• _EXERCISE DIRECTIONS_
Although the entries hold pictures, only their words are printed back, exactly as given.

• _RECORDS SHOWN_
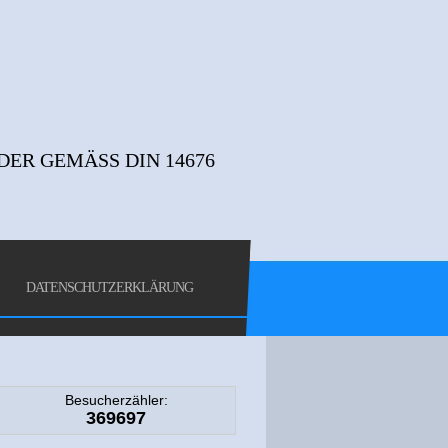
R GEMÄSS DIN 14676
DATENSCHUTZERKLÄRUNG
Besucherzähler:
369697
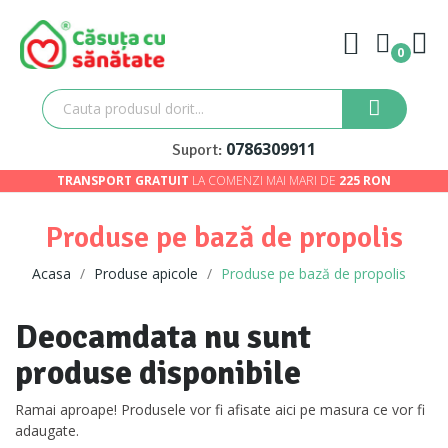
0
0786309911
Suport:
TRANSPORT GRATUIT
LA COMENZI MAI MARI DE
225 RON
Produse pe bază de propolis
Acasa
Produse apicole
Produse pe bază de propolis
Deocamdata nu sunt
produse disponibile
Ramai aproape! Produsele vor fi afisate aici pe masura ce vor fi
adaugate.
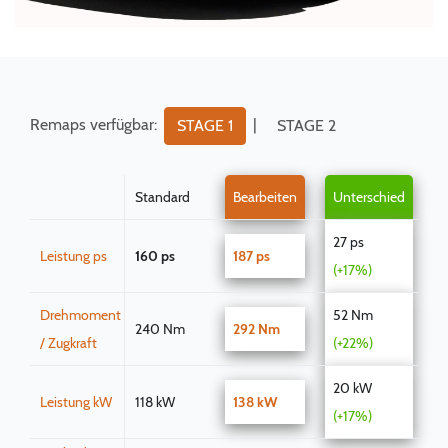
Remaps verfügbar:
|
STAGE 1
STAGE 2
Standard
Bearbeiten
Unterschied
27 ps
Leistung ps
160 ps
187 ps
(+17%)
Drehmoment
52 Nm
240 Nm
292 Nm
/ Zugkraft
(+22%)
20 kW
Leistung kW
118 kW
138 kW
(+17%)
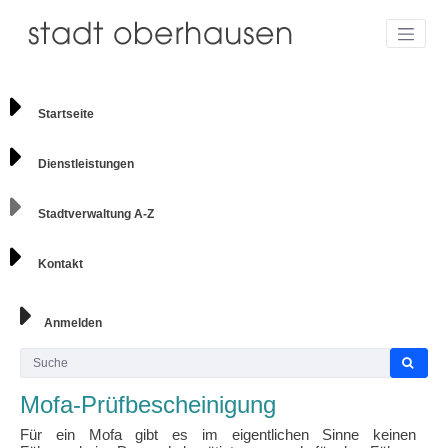
Startseite
Dienstleistungen
Stadtverwaltung A-Z
Kontakt
Anmelden
Mofa-Prüfbescheinigung
Für ein Mofa gibt es im eigentlichen Sinne keinen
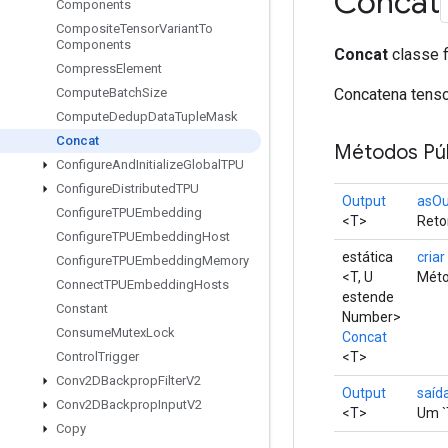
Concat
Components
Composite
Tensor
Variant
To
Components
Concat
classe f
Compress
Element
Concatena tens
Compute
Batch
Size
Compute
Dedup
Data
Tuple
Mask
Concat
Métodos Púb
Configure
And
Initialize
Global
TPU
Configure
Distributed
TPU
Output
asOu
Configure
TPUEmbedding
<T>
Reto
Configure
TPUEmbedding
Host
estática
criar
Configure
TPUEmbedding
Memory
<T, U
Méto
Connect
TPUEmbedding
Hosts
estende
Constant
Number>
Consume
Mutex
Lock
Concat
<T>
Control
Trigger
Conv2DBackprop
Filter
V2
Output
saíd
Conv2DBackprop
Input
V2
<T>
Um `
Copy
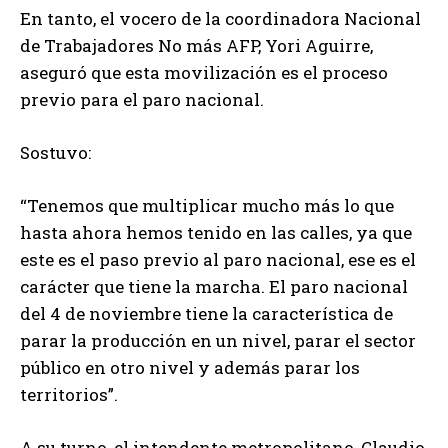
En tanto, el vocero de la coordinadora Nacional
de Trabajadores No más AFP, Yori Aguirre,
aseguró que esta movilización es el proceso
previo para el paro nacional.
Sostuvo:
“Tenemos que multiplicar mucho más lo que
hasta ahora hemos tenido en las calles, ya que
este es el paso previo al paro nacional, ese es el
carácter que tiene la marcha. El paro nacional
del 4 de noviembre tiene la característica de
parar la producción en un nivel, parar el sector
público en otro nivel y además parar los
territorios”.
A su turno, el intendente metropolitano, Claudio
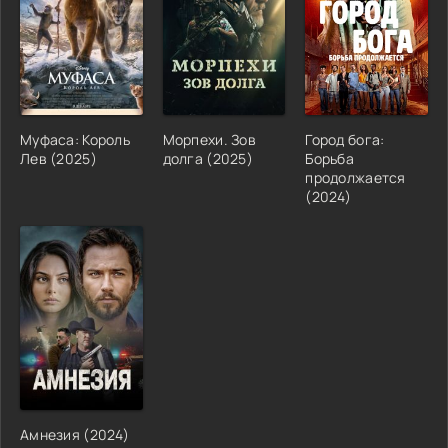
Муфаса: Король
Морпехи. Зов
Город бога:
Лев (2025)
долга (2025)
Борьба
продолжается
(2024)
Амнезия (2024)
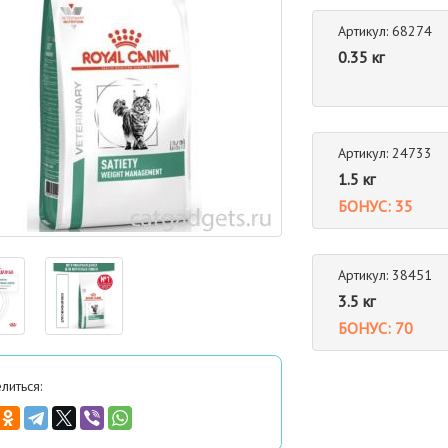
Артикул: 68274
0.35 кг
Артикул: 24733
1.5 кг
БОНУС: 35
Артикул: 38451
3.5 кг
БОНУС: 70
литься:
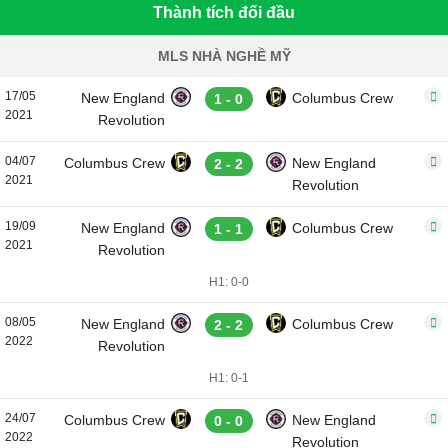
Thành tích đối đầu
MLS NHÀ NGHỀ MỸ
17/05
New England
Columbus Crew
1 - 0
2021
Revolution
04/07
Columbus Crew
New England
2 - 2
2021
Revolution
19/09
New England
Columbus Crew
1 - 1
2021
Revolution
H1: 0-0
08/05
New England
Columbus Crew
2 - 2
2022
Revolution
H1: 0-1
24/07
Columbus Crew
New England
0 - 0
2022
Revolution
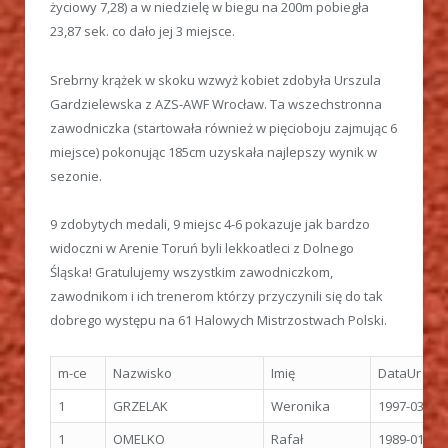
życiowy 7,28) a w niedzielę w biegu na 200m pobiegła
23,87 sek. co dało jej 3 miejsce.
Srebrny krążek w skoku wzwyż kobiet zdobyła Urszula
Gardzielewska z AZS-AWF Wrocław. Ta wszechstronna
zawodniczka (startowała również w pięcioboju zajmując 6
miejsce) pokonując 185cm uzyskała najlepszy wynik w
sezonie.
9 zdobytych medali, 9 miejsc 4-6 pokazuje jak bardzo
widoczni w Arenie Toruń byli lekkoatleci z Dolnego
Śląska! Gratulujemy wszystkim zawodniczkom,
zawodnikom i ich trenerom którzy przyczynili się do tak
dobrego występu na 61 Halowych Mistrzostwach Polski.
m-ce
Nazwisko
Imię
DataUr
1
GRZELAK
Weronika
1997-03-19
1
OMELKO
Rafał
1989-01-16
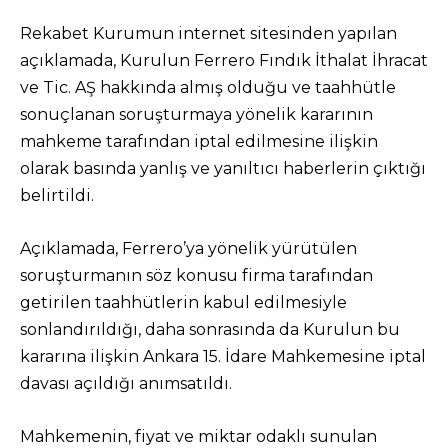
Rekabet Kurumun internet sitesinden yapılan
açıklamada, Kurulun Ferrero Fındık İthalat İhracat
ve Tic. AŞ hakkında almış olduğu ve taahhütle
sonuçlanan soruşturmaya yönelik kararının
mahkeme tarafından iptal edilmesine ilişkin
olarak basında yanlış ve yanıltıcı haberlerin çıktığı
belirtildi.
Açıklamada, Ferrero’ya yönelik yürütülen
soruşturmanın söz konusu firma tarafından
getirilen taahhütlerin kabul edilmesiyle
sonlandırıldığı, daha sonrasında da Kurulun bu
kararına ilişkin Ankara 15. İdare Mahkemesine iptal
davası açıldığı anımsatıldı.
Mahkemenin, fiyat ve miktar odaklı sunulan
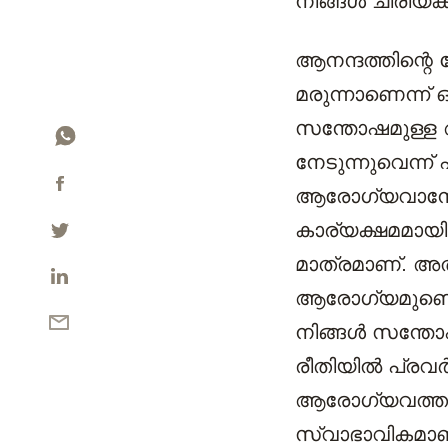
നിങ്ങള്‍ ചിരിയ്ക്
ആനന്ദത്തിന്റെ 
മരുന്നാണെന്ന് 
സന്തോഷമുള്ള 
നേടുന്നുവെന്ന് 
ആരോഗ്യവാനോ 
കാര്യക്ഷമമായി പ
മാത്രമാണ്. അതു
ആരോഗ്യമുണ്ടെന
നിങ്ങള്‍ സന്തോ
രീതിയില്‍ പ്രവ
ആരോഗ്യവത്തായ
സ്വാഭാവികമാണ്.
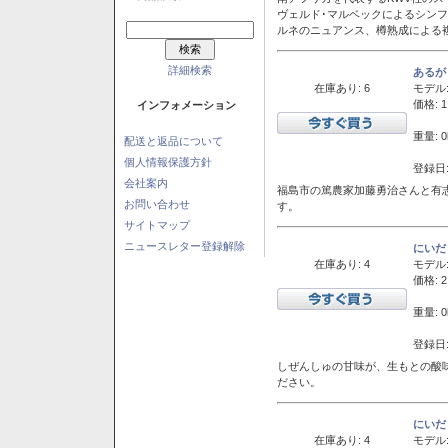
ヴェルド･マルベックによるシン
ルネのニュアンス、樽熟成による
詳細検索
あるが
在庫あり: 6
モデル
価格: 1
インフォメーション
重量: 0
配送と返品について
個人情報保護方針
登録日:
会社案内
福島市の篤農家加藤勇治さんと有
お問い合わせ
す。
サイトマップ
ニュースレター登録解除
にいだ
在庫あり: 4
モデル
価格: 2
重量: 0
登録日:
しぜんしゅの甘味が、生もとの酸
ださい。
にいだ
在庫あり: 4
モデル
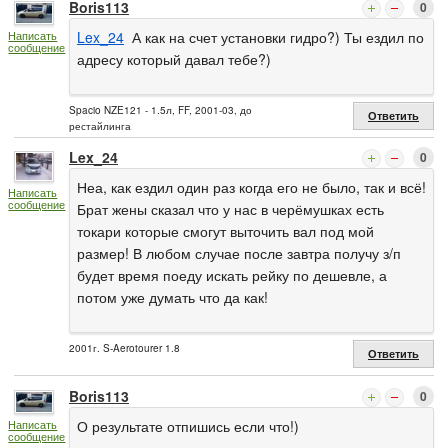
Boris113
0
Lex_24
А как на счет установки гидро?) Ты ездил по
Написать
сообщение
адресу который давал тебе?)
Spacio NZE121 - 1.5л, FF, 2001-03, до
Ответить
рестайлинга
Lex_24
0
Неа, как ездил один раз когда его не было, так и всё!
Написать
сообщение
Брат жены сказал что у нас в черёмушках есть
токари которые смогут выточить вал под мой
размер! В любом случае после завтра получу з/п
будет время поеду искать рейку по дешевле, а
потом уже думать что да как!
2001г. S-Aerotourer 1.8
Ответить
Boris113
0
О результате отпишись если что!)
Написать
сообщение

• _EXERCISE RESULT_
R GEMÄSS DIN 14676
DATENSCHUTZERKLÄRUNG
Besucherzähler:
369697
0
0786309911
Suport:
TRANSPORT GRATUIT
LA COMENZI MAI MARI DE
225 RON
Produse pe bază de propolis
Acasa
Produse apicole
Produse pe bază de propolis
Deocamdata nu sunt
produse disponibile
Ramai aproape! Produsele vor fi afisate aici pe masura ce vor fi
adaugate.
Remaps verfügbar:
|
STAGE 1
STAGE 2
Standard
Bearbeiten
Unterschied
27 ps
Leistung ps
160 ps
187 ps
(+17%)
Drehmoment
52 Nm
240 Nm
292 Nm
/ Zugkraft
(+22%)
20 kW
Leistung kW
118 kW
138 kW
(+17%)
Startseite
Dienstleistungen
Stadtverwaltung A-Z
Kontakt
Anmelden
Mofa-Prüfbescheinigung
Für ein Mofa gibt es im eigentlichen Sinne keinen
Concat
Components
Composite
Tensor
Variant
To
Components
Concat
classe f
Compress
Element
Concatena tens
Compute
Batch
Size
Compute
Dedup
Data
Tuple
Mask
Concat
Métodos Púb
Configure
And
Initialize
Global
TPU
Configure
Distributed
TPU
Output
asOu
Configure
TPUEmbedding
<T>
Reto
Configure
TPUEmbedding
Host
estática
criar
Configure
TPUEmbedding
Memory
<T, U
Méto
Connect
TPUEmbedding
Hosts
estende
Constant
Number>
Consume
Mutex
Lock
Concat
<T>
Control
Trigger
Conv2DBackprop
Filter
V2
Output
saíd
Conv2DBackprop
Input
V2
<T>
Um `
Copy
En tanto, el vocero de la coordinadora Nacional
de Trabajadores No más AFP, Yori Aguirre,
aseguró que esta movilización es el proceso
previo para el paro nacional.
Sostuvo:
“Tenemos que multiplicar mucho más lo que
hasta ahora hemos tenido en las calles, ya que
este es el paso previo al paro nacional, ese es el
carácter que tiene la marcha. El paro nacional
del 4 de noviembre tiene la característica de
parar la producción en un nivel, parar el sector
público en otro nivel y además parar los
territorios”.
A su turno, el intendente metropolitano, Claudio
Муфаса: Король
Морпехи. Зов
Город бога:
Лев (2025)
долга (2025)
Борьба
продолжается
(2024)
Амнезия (2024)
Артикул: 68274
0.35 кг
Артикул: 24733
1.5 кг
БОНУС: 35
Артикул: 38451
3.5 кг
БОНУС: 70
литься:
Thành tích đối đầu
MLS NHÀ NGHỀ MỸ
17/05
New England
Columbus Crew
1 - 0
2021
Revolution
04/07
Columbus Crew
New England
2 - 2
2021
Revolution
19/09
New England
Columbus Crew
1 - 1
2021
Revolution
H1: 0-0
08/05
New England
Columbus Crew
2 - 2
2022
Revolution
H1: 0-1
24/07
Columbus Crew
New England
0 - 0
2022
Revolution
życiowy 7,28) a w niedzielę w biegu na 200m pobiegła
23,87 sek. co dało jej 3 miejsce.
Srebrny krążek w skoku wzwyż kobiet zdobyła Urszula
Gardzielewska z AZS-AWF Wrocław. Ta wszechstronna
zawodniczka (startowała również w pięcioboju zajmując 6
miejsce) pokonując 185cm uzyskała najlepszy wynik w
sezonie.
9 zdobytych medali, 9 miejsc 4-6 pokazuje jak bardzo
widoczni w Arenie Toruń byli lekkoatleci z Dolnego
Śląska! Gratulujemy wszystkim zawodniczkom,
zawodnikom i ich trenerom którzy przyczynili się do tak
dobrego występu na 61 Halowych Mistrzostwach Polski.
m-ce
Nazwisko
Imię
DataUr
1
GRZELAK
Weronika
1997-03-19
1
OMELKO
Rafał
1989-01-16
Rekabet Kurumun internet sitesinden yapılan
açıklamada, Kurulun Ferrero Fındık İthalat İhracat
ve Tic. AŞ hakkında almış olduğu ve taahhütle
sonuçlanan soruşturmaya yönelik kararının
mahkeme tarafından iptal edilmesine ilişkin
olarak basında yanlış ve yanıltıcı haberlerin çıktığı
belirtildi.
Açıklamada, Ferrero’ya yönelik yürütülen
soruşturmanın söz konusu firma tarafından
getirilen taahhütlerin kabul edilmesiyle
sonlandırıldığı, daha sonrasında da Kurulun bu
kararına ilişkin Ankara 15. İdare Mahkemesine iptal
davası açıldığı anımsatıldı.
Mahkemenin, fiyat ve miktar odaklı sunulan
നിങ്ങള്‍ ചിരിയ്ക്
ആനന്ദത്തിന്റെ 
മരുന്നാണെന്ന് 
സന്തോഷമുള്ള 
നേടുന്നുവെന്ന് 
ആരോഗ്യവാനോ 
കാര്യക്ഷമമായി പ
മാത്രമാണ്. അതു
ആരോഗ്യമുണ്ടെന
നിങ്ങള്‍ സന്തോ
രീതിയില്‍ പ്രവ
ആരോഗ്യവത്തായ
സ്വാഭാവികമാണ്.
ヴェルド･マルベックによるシン
ルネのニュアンス、樽熟成による
詳細検索
あるが
在庫あり: 6
モデル
価格: 1
インフォメーション
重量: 0
配送と返品について
個人情報保護方針
登録日:
会社案内
福島市の篤農家加藤勇治さんと有
お問い合わせ
す。
サイトマップ
ニュースレター登録解除
にいだ
在庫あり: 4
モデル
価格: 2
重量: 0
登録日:
しぜんしゅの甘味が、生もとの酸
ださい。
にいだ
在庫あり: 4
モデル
Boris113
0
Lex_24
А как на счет установки гидро?) Ты ездил по
Написать
сообщение
адресу который давал тебе?)
Spacio NZE121 - 1.5л, FF, 2001-03, до
Ответить
рестайлинга
Lex_24
0
Неа, как ездил один раз когда его не было, так и всё!
Написать
сообщение
Брат жены сказал что у нас в черёмушках есть
токари которые смогут выточить вал под мой
размер! В любом случае после завтра получу з/п
будет время поеду искать рейку по дешевле, а
потом уже думать что да как!
2001г. S-Aerotourer 1.8
Ответить
Boris113
0
О результате отпишись если что!)
Написать
сообщение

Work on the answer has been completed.